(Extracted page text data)
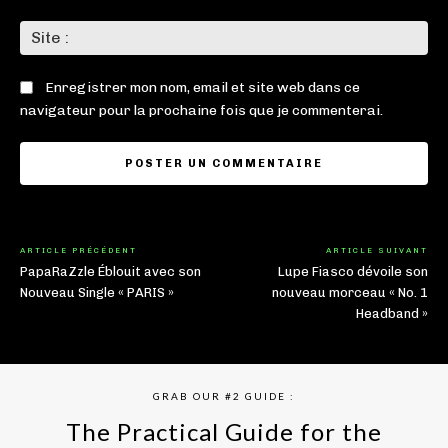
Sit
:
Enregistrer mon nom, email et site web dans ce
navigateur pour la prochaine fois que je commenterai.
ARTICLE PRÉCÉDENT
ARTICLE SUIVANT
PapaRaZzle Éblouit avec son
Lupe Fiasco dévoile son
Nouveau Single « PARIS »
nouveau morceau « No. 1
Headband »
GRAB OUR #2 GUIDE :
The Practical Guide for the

--

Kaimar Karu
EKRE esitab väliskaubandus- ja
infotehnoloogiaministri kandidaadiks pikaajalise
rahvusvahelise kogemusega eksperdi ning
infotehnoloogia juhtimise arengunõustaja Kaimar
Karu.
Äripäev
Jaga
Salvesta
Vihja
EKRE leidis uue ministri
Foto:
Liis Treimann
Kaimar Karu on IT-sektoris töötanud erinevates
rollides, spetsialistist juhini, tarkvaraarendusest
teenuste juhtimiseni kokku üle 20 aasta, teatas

* * *

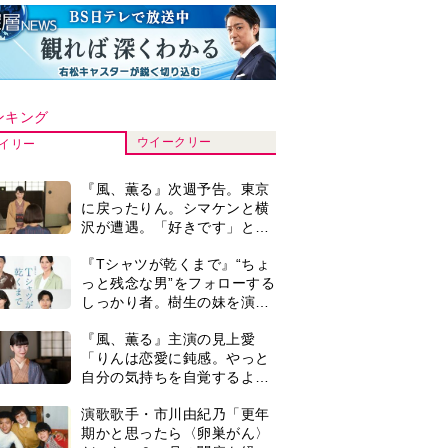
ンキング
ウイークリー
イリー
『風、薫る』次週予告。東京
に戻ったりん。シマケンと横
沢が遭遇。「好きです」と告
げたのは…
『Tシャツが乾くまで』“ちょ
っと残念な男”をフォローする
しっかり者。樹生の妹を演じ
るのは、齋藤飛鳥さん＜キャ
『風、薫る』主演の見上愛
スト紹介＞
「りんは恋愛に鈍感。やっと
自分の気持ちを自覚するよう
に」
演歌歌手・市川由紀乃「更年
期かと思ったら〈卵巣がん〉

## Assignment
The records are given above. Copy each line in them that holds "ARTICLE".

## Answer for the task
ARTICLE PRÉCÉDENT
ARTICLE SUIVANT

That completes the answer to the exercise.